Oman sempat memiliki peluang untuk setidaknya menyamakan kedudukan setelah mendapatkan hadiah penalti sebab Hubner melakukan pelanggaran di kotak terlarang. Hatem Al Rushadi yang maju sebagai algojo gagal melaksanakan tugasnya dengan baik setelah tendangannya dapat dibaca oleh Emil Audero sehingga gawang Indonesia masih aman.
Memasuki babak kedua, Indonesia kembali memperagakan permainan menyerang dan mampu menambahkan keunggulan menjadi 3-0 pada menit 57 melalui gol Ragnar Oratmangoen.
Oman berusaha memperkecil ketertinggalannya lewat tendangan dari Musaab Hamed Almamari yang masih belum menemui sasaran. Ole Romeny sempat memiliki peluang untuk mencetak gol keduanya pada pertandingan ini, akan tetapi tendangannya masih dapat dibendung lini pertahanan Oman.
Selanjutnya giliran Saddil Ramdani yang menciptakan peluang untuk Indonesia, namun tendangannya masih menyamping dari gawang tim tamu. Oman sempat memiliki peluang emas lewat tendangan keras Ahad Alhabshi Almusahikhi, namun bola tersebut dapat ditepis Emil Audero.
Pada waktu yang tersisa, Oman terus berupaya untuk setidaknya memperkecil ketertinggalan, akan tetapi hingga laga usai, skor 3-0 untuk kemenangan Indonesia tetap bertahan.
Terorganisir Setiap Lini
Dalam sesi jumpa pers setelah laga, Pelatih Timnas Oman Tarik Sektioui menilai permainan Indonesia sangat terorganisir di setiap lini sehingga menjadi salah satu sebab kekalahan 0-3 timnya.

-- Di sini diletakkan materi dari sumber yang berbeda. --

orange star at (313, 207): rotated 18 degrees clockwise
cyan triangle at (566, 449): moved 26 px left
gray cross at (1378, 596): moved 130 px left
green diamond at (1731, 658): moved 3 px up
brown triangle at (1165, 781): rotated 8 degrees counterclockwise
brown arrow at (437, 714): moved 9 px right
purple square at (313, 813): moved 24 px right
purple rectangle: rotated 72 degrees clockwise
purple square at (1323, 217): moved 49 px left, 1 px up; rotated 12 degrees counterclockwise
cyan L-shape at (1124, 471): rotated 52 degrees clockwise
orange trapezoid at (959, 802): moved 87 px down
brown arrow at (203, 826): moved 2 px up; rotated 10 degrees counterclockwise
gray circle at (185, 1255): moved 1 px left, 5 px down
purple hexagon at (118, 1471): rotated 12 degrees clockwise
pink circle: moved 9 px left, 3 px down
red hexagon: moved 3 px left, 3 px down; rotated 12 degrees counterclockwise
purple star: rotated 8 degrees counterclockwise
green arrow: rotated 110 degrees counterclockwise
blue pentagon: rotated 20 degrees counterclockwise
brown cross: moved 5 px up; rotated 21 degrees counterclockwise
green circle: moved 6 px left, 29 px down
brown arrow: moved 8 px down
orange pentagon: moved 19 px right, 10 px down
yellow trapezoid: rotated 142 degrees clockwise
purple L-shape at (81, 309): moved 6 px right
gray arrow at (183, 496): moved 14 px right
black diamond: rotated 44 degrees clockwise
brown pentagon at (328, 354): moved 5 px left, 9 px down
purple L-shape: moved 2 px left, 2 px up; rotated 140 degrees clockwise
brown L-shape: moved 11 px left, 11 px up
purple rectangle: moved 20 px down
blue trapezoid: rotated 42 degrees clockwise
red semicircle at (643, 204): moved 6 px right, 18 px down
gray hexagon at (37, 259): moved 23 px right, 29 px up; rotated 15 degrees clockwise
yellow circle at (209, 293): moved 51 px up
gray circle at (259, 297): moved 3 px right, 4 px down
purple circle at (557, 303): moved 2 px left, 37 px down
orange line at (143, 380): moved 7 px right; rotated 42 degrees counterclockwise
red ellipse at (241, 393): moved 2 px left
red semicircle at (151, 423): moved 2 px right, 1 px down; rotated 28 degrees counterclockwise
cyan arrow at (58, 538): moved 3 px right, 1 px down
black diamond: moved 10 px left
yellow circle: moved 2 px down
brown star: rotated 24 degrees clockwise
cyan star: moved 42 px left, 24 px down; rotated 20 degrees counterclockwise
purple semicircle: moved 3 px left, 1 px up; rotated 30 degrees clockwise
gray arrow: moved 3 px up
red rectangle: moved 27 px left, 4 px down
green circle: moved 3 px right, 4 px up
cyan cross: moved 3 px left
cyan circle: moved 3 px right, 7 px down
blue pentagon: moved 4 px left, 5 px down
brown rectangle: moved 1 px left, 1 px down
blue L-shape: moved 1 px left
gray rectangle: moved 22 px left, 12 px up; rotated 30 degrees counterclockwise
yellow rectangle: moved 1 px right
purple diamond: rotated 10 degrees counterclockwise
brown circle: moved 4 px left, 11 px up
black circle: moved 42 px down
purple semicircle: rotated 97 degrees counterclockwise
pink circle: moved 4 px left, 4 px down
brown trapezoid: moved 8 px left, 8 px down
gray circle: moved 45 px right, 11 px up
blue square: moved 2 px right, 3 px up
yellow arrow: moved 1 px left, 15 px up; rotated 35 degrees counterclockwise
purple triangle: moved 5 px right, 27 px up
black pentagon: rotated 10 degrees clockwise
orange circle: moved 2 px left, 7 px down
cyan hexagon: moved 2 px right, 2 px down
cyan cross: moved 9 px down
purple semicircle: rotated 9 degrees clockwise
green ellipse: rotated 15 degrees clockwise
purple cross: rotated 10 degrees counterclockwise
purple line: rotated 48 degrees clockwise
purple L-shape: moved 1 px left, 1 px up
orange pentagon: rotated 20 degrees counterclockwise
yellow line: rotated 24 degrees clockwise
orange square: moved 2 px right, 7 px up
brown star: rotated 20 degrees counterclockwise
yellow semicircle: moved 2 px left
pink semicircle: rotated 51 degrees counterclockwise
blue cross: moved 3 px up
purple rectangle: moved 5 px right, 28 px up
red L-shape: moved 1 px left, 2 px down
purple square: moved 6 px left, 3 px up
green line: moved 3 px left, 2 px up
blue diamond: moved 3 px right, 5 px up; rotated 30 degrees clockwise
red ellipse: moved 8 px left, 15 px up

“Kemarin kami sudah sampaikan bahwa tim Indonesia telah berkembang pesat. Peringkat mereka saat ini tidak mencerminkan kualitas permainan yang sebenarnya, terutama dengan perkembangan dalam beberapa tahun terakhir,” kata Sektioui, seperti dilansir posmerdeka.com dari antaranews.
Ia mengatakan timnya kesulitan menjaga sisi sayap tim Garuda dan melakukan beberapa kesalahan teknis yang membuat tuan rumah mencetak dua gol dari sundulan Justin Hubner dan tendangan mendatar Ole Romeny.
Pada babak pertama Oman mempunyai kans besar memperkecil kedudukan, namun penalti Hatem Al-Rushadi pada menit ke-38 gagal bersarang setelah ditebak dengan baik oleh kiper Emil Audero.
Menurut Sektioui, permainan Oman menjadi lebih baik pada babak kedua, meski dibobol Ragnar Oratmangoen pada menit ke-56. “Saya senang dengan apa yang saya lihat di babak kedua. Ini adalah pertandingan resmi pertama kami dengan grup ini. Pelajaran dari laga ini akan sangat berguna untuk mengembangkan tim ke depannya,” kata pelatih yang melakoni laga debutnya bersama Oman itu.
Dia menggarisbawahi kekuatan terbesar Indonesia dalam laga ini adalah kemampuan yang baik secara umum, terutama secara fisik yang dinilainya menjadi modal besar Indonesia dalam Piala Asia 2027 di Arab Saudi.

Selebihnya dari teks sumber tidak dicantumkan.